Enjoying his deepest effort since he tossed seven innings for the Indians vs. Atlanta on April 20, 2019, Kluber battled back from a pair of injury-marred campaigns to provide the Yanks with their longest outing of the year by a pitcher not named Gerrit Cole.
The two-time Cy Young Award winner showcased his cutter, sinker and curveball with precision, limiting Baltimore to one run on six hits and two walks in a 96-pitch performance.
“That's the goal every time out as a starter,” Kluber said. “Our bullpen has been unbelievable thus far this year. They've probably had to cover more innings than we'd all like this far. For them to continue to have that success throughout the course of the season, I think that as much as we can lessen their burden, the better.”
The victory snapped a four-game losing streak at Camden Yards for the Yankees, who had won 18 consecutive games in the Inner Harbor before dropping their last three of the 2020 season.
“Corey set the tone,” Yankees manager Aaron Boone said. “He threw the ball really well and was in command most of the night.”
Baltimore produced its only run of the night off Kluber in the fourth, as Trey Mancini doubled and scored on Maikel Franco’s infield single. Otherwise, Kluber was stellar, pitching out of a two-on jam in the sixth by inducing a lineout and a groundout. Kluber lowered his ERA from 5.40 to 4.15.
“He was really just pounding the zone with everything -- cutter, two-seamer, slider, changeup,” Higashioka said. “I think the big thing for us tonight was definitely making sure that we were pounding the zone and being aggressive with these hitters. I think it really paid off.”
A powerful formula
The Yankees improved to 9-0 in games when Stanton and Judge both homer, including the postseason. They never trailed, sparked by DJ LeMahieu’s leadoff double and a Gio Urshela sacrifice fly -- New York’s first of the season, as it was the only remaining team without a sac fly.

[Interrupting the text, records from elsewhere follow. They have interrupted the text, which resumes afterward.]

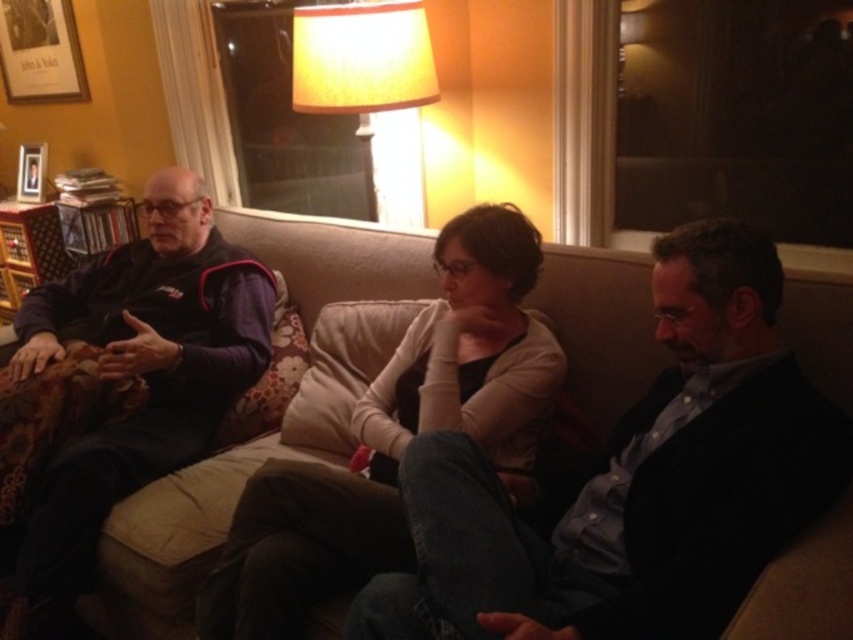 Which is in front, point (793, 593) or point (361, 29)?

Positioned in front is point (793, 593).

Can you confirm if beige fabric couch at center is positioned above yellow fabric lampshade at upper center?

No, beige fabric couch at center is not above yellow fabric lampshade at upper center.

Find the location of a particular element. This screenshot has height=640, width=853. beige fabric couch at center is located at coordinates (173, 541).

Which is behind, point (328, 593) or point (27, 147)?

Point (27, 147)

Judge padded that lead in the third inning with his fifth homer of the year, a solo shot to left field. Higashioka cleared the right-field wall in the fourth inning for his fourth homer, solidifying his claim for increased playing time over Gary Sánchez.
“I don't really concern myself too much with who's going to play when,” Higashioka said. “I know if I'm playing my best baseball, more than likely I'll end up finding more playing time at some point. My main focus is just going out there and playing my best every time.”
Urshela added an RBI single to complete the scoring against Bruce Zimmermann, who allowed four runs and nine hits over 3 2/3 innings. Stanton reclaimed the team home run lead in the seventh inning with his sixth long ball of the season, a solo shot to straightaway center field off Dillon Tate.
“I thought our offense did a lot of really good things,” Boone said. “We still didn’t break through with a ton of runs, but we will certainly take five.”
Something to watch
Judge was removed after his eighth-inning at-bat and Boone said that the slugger has been experiencing lower-body soreness during this trip. Boone indicated that he would like to rest Judge on Wednesday or Thursday in Baltimore.
“I'm trying just to stay out in front of anything that comes up,” Boone said. “I’m not overly concerned. Especially through this stretch of 13 games, with the travel and everything, we’re still trying to build these guys up a little bit.”